Friday, January 13, 2017

Past Misdeeds: Resurrecting The Street Walker (2009)

Through the transformation of the glorious WTF-Films into the even more glorious Exploder Button and the ensuing server changes, some of my old columns for the site have gone the way of all things internet. I’m going to repost them here in irregular intervals in addition to my usual ramblings.

Please keep in mind these are the old posts without any re-writes or improvements. Furthermore, many of these pieces were written years ago, so if you feel offended or need to violently disagree with me in the comments, you can be pretty sure I won’t know why I wrote what I wrote anymore anyhow.


James Parker (James Powell) is an aspiring filmmaker working as an unpaid serf aka "runner" for a shady little movie production company to get his foot in the door of professional film work by letting himself being exploited. This job and the fact that his dreams of becoming a filmmaker don't seem to lead anywhere  put quite a strain on him and the relationship with his family, who are the ones paying for his livelihood after all.

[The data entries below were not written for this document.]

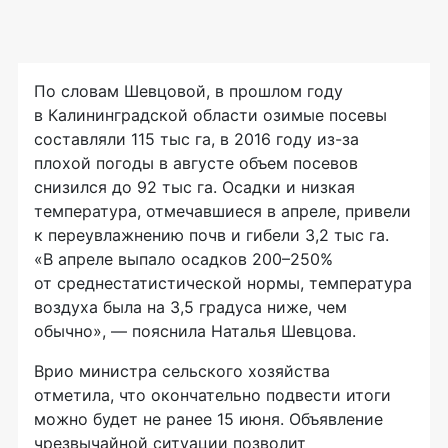
По словам Шевцовой, в прошлом году
в Калининградской области озимые посевы
составляли 115 тыс га, в 2016 году
из-за
плохой погоды в августе объем посевов
снизился до 92 тыс га. Осадки и низкая
температура, отмечавшиеся в апреле, привели
к переувлажнению почв и гибели 3,2 тыс га.
«В апреле выпало осадков 200–250%
от среднестатистической нормы, температура
воздуха была на 3,5 градуса ниже, чем
обычно», — пояснила Наталья Шевцова.
Врио министра сельского хозяйства
отметила, что окончательно подвести итоги
можно будет не ранее 15 июня. Объявление
чрезвычайной ситуации позволит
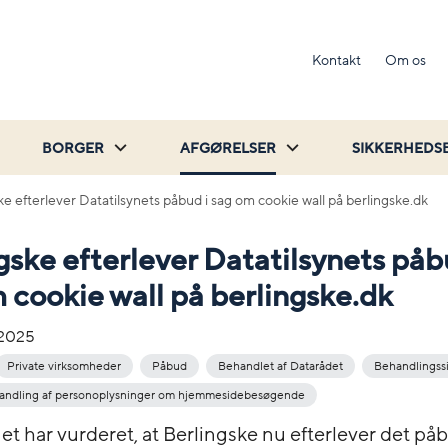
Kontakt
Om os
BORGER
AFGØRELSER
SIKKERHEDS
ke efterlever Datatilsynets påbud i sag om cookie wall på berlingske.dk
gske efterlever Datatilsynets påb
 cookie wall på berlingske.dk
-2025
Private virksomheder
Påbud
Behandlet af Datarådet
Behandlingss
handling af personoplysninger om hjemmesidebesøgende
et har vurderet, at Berlingske nu efterlever det på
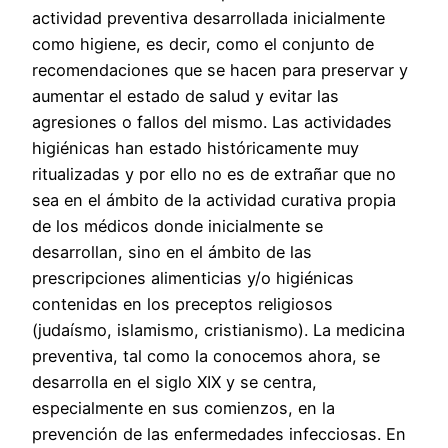
actividad preventiva desarrollada inicialmente
como higiene, es decir, como el conjunto de
recomendaciones que se hacen para preservar y
aumentar el estado de salud y evitar las
agresiones o fallos del mismo. Las actividades
higiénicas han estado históricamente muy
ritualizadas y por ello no es de extrañar que no
sea en el ámbito de la actividad curativa propia
de los médicos donde inicialmente se
desarrollan, sino en el ámbito de las
prescripciones alimenticias y/o higiénicas
contenidas en los preceptos religiosos
(judaísmo, islamismo, cristianismo). La medicina
preventiva, tal como la conocemos ahora, se
desarrolla en el siglo XIX y se centra,
especialmente en sus comienzos, en la
prevención de las enfermedades infecciosas. En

James' friend, the film student Marcus (Tom Shaw), films him in his attempts at making it, and what Marcus is shooting is the basis of the documentary Resurrecting The Street Walker purports to be. Intercut with Marcus' footage are interviews with Marcus himself and the other people in James' life hinting on something dreadful James seems to have done.

The bad times begin when James finds the reels of an unfinished black and white horror movie from the mid-80s called "The Street Walker". It's a film in the Maniac tradition, following a serial killer (Gwilym Lloyd) who pretends to be a director looking for actresses uncomfortably closely. The film stock the movie we are watching uses doesn't resemble that of a film of that decade too much, but the griminess and the vibe of seediness that is running through the material is exactly right for what Resurrecting is going for. The staging of the film inside the film - from camera placement to the disquieting feeling of authenticity that dominates horror films in the Maniac tradition - is done believably enough to make at least me squirm in my seat. The film's (actual) director Ozgur Uyanik is making good use of an experienced horror movie watcher's expectations here to build tension.

Not surprisingly given his personal obsessiveness when it comes to filmmaking, James grows even more obsessed with this particular film and tries his damndest to talk his boss at the production company into agreeing to a rather dubious plan to complete it. First it's only a question of editing, but after some time, James is convinced he needs to shoot a few scenes to give the film an actual ending.

Of course, everything (and everyone around him) seems to conspire to not let the young would-be director finish what he so desperately wants to. Of course, James slowly begins to unravel. At first, it's only minor things like a somewhat unhealthy fixation based on spurious hints on the idea that "The Street Walker" might be a snuff film, or at least that one of the victims might have accidentally died during the filming, but the more problems get into James' way, the more he begins to unravel, until he commits that final act Resurrecting The Street Walker doesn't show as gorily and directly as one would have expected.

This reserve at a point where other films would go all out on the violence points at how clever this film actually is, and how little it is satisfied with just doing the typical horror movie thing, even if the film's ending is obvious from very early on, which is of course part of its point.

Showing James' slow psychological break-down is more important to Uyanik than going the probably more marketable, yet also very boring, slasher route, and he's helped by an excellent and sympathetic performance by James Powell and a script that shows James as a likeable - if overly obsessive - guy slowly breaking through outside pressure and his own inability to admit defeat in an ambition of becoming a filmmaker that is the only thing his life has ever been about. In fact, one of the few gripes I have with the movie is that James is perhaps a bit too likeable, especially compared with the victim of his final act of violence whose only sympathetic character trait seems to be "being pregnant". Don't worry, the film does not directly argue that what James is doing is right or reasonable, or that his victim "deserved it", but I still would have wished for a victim that's as developed as the killer.

This is the sort of problem that only comes into play in a film with as high a standard as Resurrecting The Street Walker sets in the rest of the character department, so it's a sort of luxury problem caused by the film being really pretty fantastic at doing characterisation inside the fake documentary frame, a frame that all too often pushes filmmakers into not developing their characters too well, or even at all.

I especially liked how believable the "mockumentary" aspect of the film played out, deftly avoiding the "why are these people still filming?" problem that seems to annoy certain audiences (not me) about POV horror and fake documentaries so much. Resurrecting is believably structured like a real documentary, achieving a lot of its effect by building the feeling of authenticity (especially by using its directors own experiences as a runner for good effect) that this type of horror movie should live on. Although the film keeps quite a few things ambiguous, as they should be in any film that doesn't go for the gross-out, Uyanik makes great efforts to keep everything around those ambiguous elements believable and understandable, putting the lie to my beloved "naturalism is a dead end" mantra. Well, how about "naturalism is a dead end outside of fake documentary footage"?

Anyway, Resurrecting The Street Walker is another feather in the cap of (very, I suspect) low budget movies from the UK that are still interested in making horror films that go beyond fan service and succeed quite brilliantly.